The reason for having the LOC is because the Associate is unable to quickly raise money for unexpected expenses that occur during the year.  All of our revenue is collected in a 3 month period, while expenses known and unknown continue throughout the 12 months of the year.

LCB has all of our recent financial history.  Therefore it was less costly to establish the LOC now rather than later when it could be needed.  In conjunction with the loans, the Board has approved budgets for the years of 2014 and 2015.  Budgets are not concrete; they are a tool to help us anticipate expected expenses.  This helps us plan ahead so we can reduce the likelihood of large unexpected expenses requiring the use of the LOC.  In developing the budget, we determined that the 2014 annual lake dues will remain unchanged.  That was only possible because the Board had adequate cash reserves to handle the 2014 shortfall.  That will not be the case for 2015.  Our reserves will be depleted at the end of 2014.  In 2015 we project the dues will need to be increased to $140.0 for Lakefront and $60.00 for Non Lake Front lots.  To do this, it will require a vote to change the bylaw.  We plan for this to be done at the Annual Meeting.

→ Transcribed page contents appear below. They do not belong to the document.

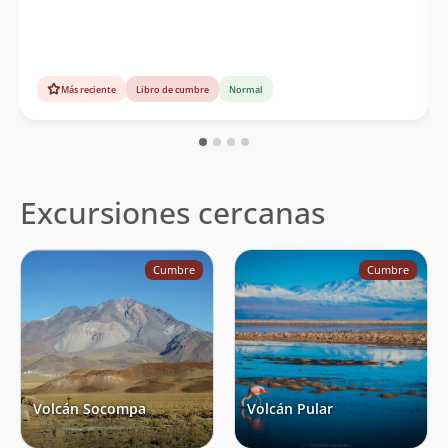
Más reciente
Libro de cumbre
Normal
Excursiones cercanas
Cumbre
Cumbre
Volcán Socompa
Volcán Pular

The PPA, after completing the Dam/Levee construction project is being required by State agencies to maintain it to their standards.  Noncompliance risks include fines, having the state take over lake management or even breeching the dam.  A large portion of our 2014 budget is geared to maintain compliancy with these mandates.  These include but are not limited to:  $3,500 for wetlands inspections required by IDEM, $6,000 dam inspections required by the DNR, and a Dam Operator (paid position) to work weekly to maintain the dam, levee and lake.

One notable expense is for repairs to the turtle crossings on the west levee.  Since people no longer have easy access, they are illegally using the crossings as their path to the lake.  Repairs for damage caused by walking on and dragging boats down them will require an estimated $1,500 to $2,000.  If people continue to use the crossings to access the lake, this could become an annual expense.  That is why I am an advocate for developing bridges over the rip rap and community docks.

Lastly, we appreciate all the volunteers who have gotten involved in LaPSI, monitored lake levels, website construction and maintenance, community docks, PPA 100 year celebration, wetlands maintenance, grounds work and fund raising.